Primary hepatic liposarcoma is an extremely rare mesenchymal tumor that accounts for only 0.1% to 2% of primary malignant liver tumors. Due to its rarity, there is a lack of knowledge about its clinical course, management, and prognosis. Only 15 cases of primary liposarcoma of the liver have been reported since 1973. Among these 15 cases, only two involved primary liver liposarcoma with a pleomorphic subtype. Here we report the third and fourth cases of primary pleomorphic liver liposarcoma. A 57-year-old female presented with abdominal discomfort and progressive abdominal distension for two weeks. Computed tomography (CT) of her abdomen revealed a large well-defined solid nodule mass with an area of necrosis and hemorrhage occupying segment IV-B of the liver.
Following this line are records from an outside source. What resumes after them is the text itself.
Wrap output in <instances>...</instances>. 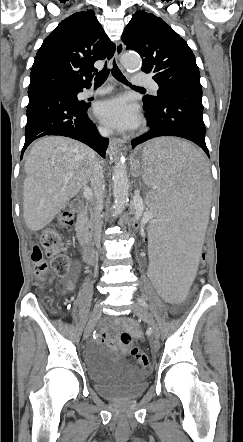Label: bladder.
Masks as SVG:
<instances>
[{"label":"bladder","mask_w":243,"mask_h":442,"mask_svg":"<svg viewBox=\"0 0 243 442\" xmlns=\"http://www.w3.org/2000/svg\"><path fill=\"white\" fill-rule=\"evenodd\" d=\"M86 369L94 390L112 401L134 399L147 388L148 372L145 369L105 353L91 354Z\"/></svg>","instance_id":"obj_1"}]
</instances>
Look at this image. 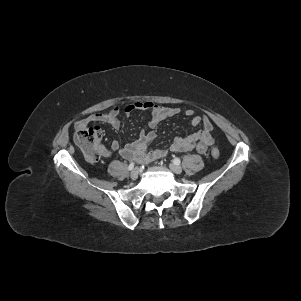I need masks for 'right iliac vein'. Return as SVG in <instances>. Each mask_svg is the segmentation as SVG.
<instances>
[{"instance_id": "right-iliac-vein-1", "label": "right iliac vein", "mask_w": 301, "mask_h": 301, "mask_svg": "<svg viewBox=\"0 0 301 301\" xmlns=\"http://www.w3.org/2000/svg\"><path fill=\"white\" fill-rule=\"evenodd\" d=\"M139 175V169L138 168H134L130 174L131 179L136 180L138 178Z\"/></svg>"}]
</instances>
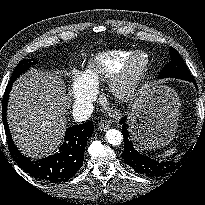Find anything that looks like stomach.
<instances>
[{
  "label": "stomach",
  "instance_id": "obj_1",
  "mask_svg": "<svg viewBox=\"0 0 205 205\" xmlns=\"http://www.w3.org/2000/svg\"><path fill=\"white\" fill-rule=\"evenodd\" d=\"M177 94L166 87H144L132 108L131 130L140 147L159 149L168 145L178 129Z\"/></svg>",
  "mask_w": 205,
  "mask_h": 205
}]
</instances>
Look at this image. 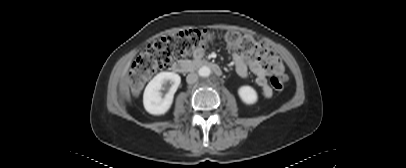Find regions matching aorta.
I'll list each match as a JSON object with an SVG mask.
<instances>
[{"mask_svg": "<svg viewBox=\"0 0 406 168\" xmlns=\"http://www.w3.org/2000/svg\"><path fill=\"white\" fill-rule=\"evenodd\" d=\"M210 73H211V70L207 66H203V67L199 68V70H198V74L201 77H208L210 75Z\"/></svg>", "mask_w": 406, "mask_h": 168, "instance_id": "obj_1", "label": "aorta"}]
</instances>
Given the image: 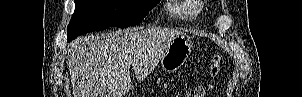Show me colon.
<instances>
[{
  "mask_svg": "<svg viewBox=\"0 0 302 97\" xmlns=\"http://www.w3.org/2000/svg\"><path fill=\"white\" fill-rule=\"evenodd\" d=\"M220 69H221V57L216 55L213 57L211 68H210L212 76L217 77L220 73ZM209 88H210L209 86H203V85L197 86L195 88L188 90L186 92V97H205Z\"/></svg>",
  "mask_w": 302,
  "mask_h": 97,
  "instance_id": "1",
  "label": "colon"
}]
</instances>
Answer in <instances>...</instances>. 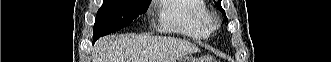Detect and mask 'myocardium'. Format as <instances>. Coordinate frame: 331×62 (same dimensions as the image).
<instances>
[{
	"label": "myocardium",
	"mask_w": 331,
	"mask_h": 62,
	"mask_svg": "<svg viewBox=\"0 0 331 62\" xmlns=\"http://www.w3.org/2000/svg\"><path fill=\"white\" fill-rule=\"evenodd\" d=\"M211 22H212V25L213 26H217L218 25L215 18H211Z\"/></svg>",
	"instance_id": "1"
}]
</instances>
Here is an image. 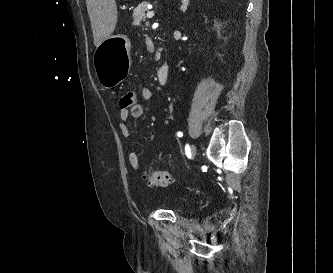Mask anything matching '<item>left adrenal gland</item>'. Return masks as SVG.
Wrapping results in <instances>:
<instances>
[{
  "label": "left adrenal gland",
  "mask_w": 333,
  "mask_h": 273,
  "mask_svg": "<svg viewBox=\"0 0 333 273\" xmlns=\"http://www.w3.org/2000/svg\"><path fill=\"white\" fill-rule=\"evenodd\" d=\"M189 1L190 0H181L182 5H181L180 9H181L182 12H185L187 10V7L189 5Z\"/></svg>",
  "instance_id": "1"
}]
</instances>
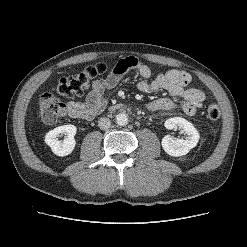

Wide local excision was performed. She had an uneventful recovery and remained well at six months post-treatment. A 65-year-old male presented with an abdominal mass for two-month. CT demonstrated a mass in the left lobe of the liver with mixed soft tissues and fat attenuation. He underwent wide local excision. He was discharged on day three postoperatively. Histological analysis for both cases revealed liposarcoma of the liver with a pleomorphic subtype.